Dr. Avi Nath: Autoimmune phenomenon? People have looked at it and really the findings for autoimmune phenomenon haven't really been, at least in my mind, the way I've looked at the literature, it's not a major finding in these patients. And the Norwegians even did a clinical trial with rituximab and that didn't do much of anything so I don't think if you look at the auto antibodies that people reported there are very low titers, so I don't think that's the major driver of this disease. I think there's more to it than that.
Dr. Walter Koroshetz: What about in COVID?
Dr. Avi Nath: COVID is interesting. So there are a subset of individuals who definitely have auto antibodies, that is very fascinating. Whether these patients are also the same that have the long-haul ME/CFS and that I don't know but yes, you're absolutely right, so there's definitely auto antibodies to do multiple different antigens and new antigens that we had not recognized before so there's definitely the case there. You're absolutely right.
Dr. Vicky Whittemore: Thank you. So there's a question here about what, in terms of programmatic shifts, have been most helpful to stimulate ME/CFS extramural research and increase applications, increasing the number of applications coming in? I think a couple of things are that I and Dr. Breen and other program directors across NIH have been working very closely with grantees and investigators who are interested in doing research on ME/CFS.
So this round as I said we had 11 applications, last round there were 14 and the majority, no I shouldn't say that, not the majority, a large number, I'm sorry I'm not clear on the numbers at the moment, but a large number of the applications are from individuals who it was the first time that they're submitting grants to NIH on ME/CFS which is exciting, that we're both expanding the numbers and expanding the number of different investigators interested in doing research on ME/CFS. I don't know Joe if you want to comment on that question also?
Dr. Joseph Breen: Yeah so I think we have seen generally, a few more applications each round after we published the notices that we were trying to emphasize that we still need a lot of work in this area and the other thing that's been productive I think is our communication and collaboration with some of the advocacy organizations that fund pilot research. And that has worked well. Some, like Solve ME/CFS, has supported two folks with their pilot grant program who ended up getting NIH funding for an R01 in one case and R21 in another, so I think that's a success story.
Actually, somebody mentioned a project about T-cell exhaustion that was one of the examples. So I think that's a good collaboration. I think as part of our Trans-NIH effort we try and coordinate it as much as we can with all other organizations that support research so that's, those are some of the things that seem to be working and we'll have to keep, keep working on it to increase the number of supported applications.

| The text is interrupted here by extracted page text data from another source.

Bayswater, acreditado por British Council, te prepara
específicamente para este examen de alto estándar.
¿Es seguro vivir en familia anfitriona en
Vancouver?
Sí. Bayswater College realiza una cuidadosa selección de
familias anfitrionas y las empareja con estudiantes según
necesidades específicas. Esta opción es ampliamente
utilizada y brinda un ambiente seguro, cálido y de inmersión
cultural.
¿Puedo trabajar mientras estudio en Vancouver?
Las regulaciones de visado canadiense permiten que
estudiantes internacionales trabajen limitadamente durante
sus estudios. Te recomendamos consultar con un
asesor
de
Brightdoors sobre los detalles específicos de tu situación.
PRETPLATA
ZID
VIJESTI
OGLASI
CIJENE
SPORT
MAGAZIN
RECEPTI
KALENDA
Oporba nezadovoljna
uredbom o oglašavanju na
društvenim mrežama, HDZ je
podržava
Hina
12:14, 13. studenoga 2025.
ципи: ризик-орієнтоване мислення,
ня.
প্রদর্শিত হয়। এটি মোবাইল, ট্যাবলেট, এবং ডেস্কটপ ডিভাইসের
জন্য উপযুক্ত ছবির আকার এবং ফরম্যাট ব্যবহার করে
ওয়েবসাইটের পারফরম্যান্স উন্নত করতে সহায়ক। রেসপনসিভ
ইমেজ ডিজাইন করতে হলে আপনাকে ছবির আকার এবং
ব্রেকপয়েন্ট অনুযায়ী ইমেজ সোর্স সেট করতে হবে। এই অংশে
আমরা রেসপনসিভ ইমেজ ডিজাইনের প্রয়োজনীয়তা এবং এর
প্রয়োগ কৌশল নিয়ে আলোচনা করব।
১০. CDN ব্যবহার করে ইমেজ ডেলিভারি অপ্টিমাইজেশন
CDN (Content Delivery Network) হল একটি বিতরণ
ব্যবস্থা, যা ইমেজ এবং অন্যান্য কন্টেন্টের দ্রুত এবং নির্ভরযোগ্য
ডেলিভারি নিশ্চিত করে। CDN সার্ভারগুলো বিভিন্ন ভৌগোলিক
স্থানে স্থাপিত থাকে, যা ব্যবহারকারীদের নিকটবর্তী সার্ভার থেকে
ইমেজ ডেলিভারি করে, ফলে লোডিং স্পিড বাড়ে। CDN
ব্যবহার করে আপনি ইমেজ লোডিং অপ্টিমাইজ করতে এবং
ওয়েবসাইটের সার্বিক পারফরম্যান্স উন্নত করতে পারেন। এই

Ms. Barbara McMakin: Great, so we are almost at three o'clock. To close out the call we wanted to let you know that a recording and transcript of this call will be posted on the NIH ME/CFS website soon. I'd also like to remind you about our listserv for updates from NIH. To be added to the listserv please visit the NIH ME/CFS website www.nih.gov/mecfs and click on join our listserv at the bottom of the left sidebar.
Thank you for an informative and thoughtful discussion. Have a great afternoon.
*After the telebriefing, Dr. Whittemore issued the following statement:
“I am truly sorry for the hurt and harm I have caused the ME/CFS community by raising the issue of death threats in my comments during the NIH telebriefing. Since the telebriefing, I have heard from several individuals with ME/CFS who have expressed to me how hurtful my comments were. That was certainly not my intent and I sincerely apologize for making those remarks. I was wrong to have said those things.
NIH works to maintain the confidentiality of peer review of grant applications reviewed in all standing study sections, and in the Special Emphasis Panels that often review very small numbers of applications. The main driving factor for the aggregate listing of members of the SEPs is to keep the identity of the reviewers confidential.